START Input data
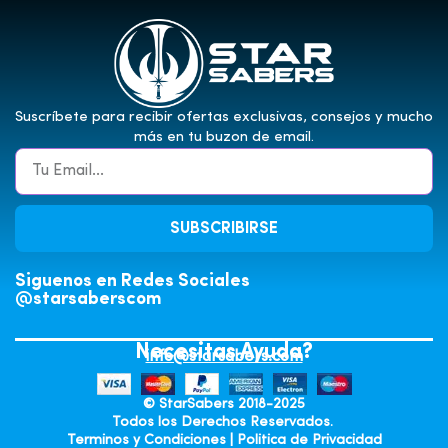
Suscríbete para recibir ofertas exclusivas, consejos y mucho
más en tu buzon de email.
SUBSCRIBIRSE
Siguenos en Redes Sociales
@starsaberscom
Necesitas Ayuda?
info@starsabers.com
© StarSabers 2018-2025
Todos los Derechos Reservados.
Terminos y Condiciones
|
Politica de Privacidad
END Input data
== Aim of the task ==
If the data includes images, skip them and copy every line exactly.

== Output for this task ==
Suscríbete para recibir ofertas exclusivas, consejos y mucho
más en tu buzon de email.
SUBSCRIBIRSE
Siguenos en Redes Sociales
@starsaberscom
Necesitas Ayuda?
info@starsabers.com
© StarSabers 2018-2025
Todos los Derechos Reservados.
Terminos y Condiciones
|
Politica de Privacidad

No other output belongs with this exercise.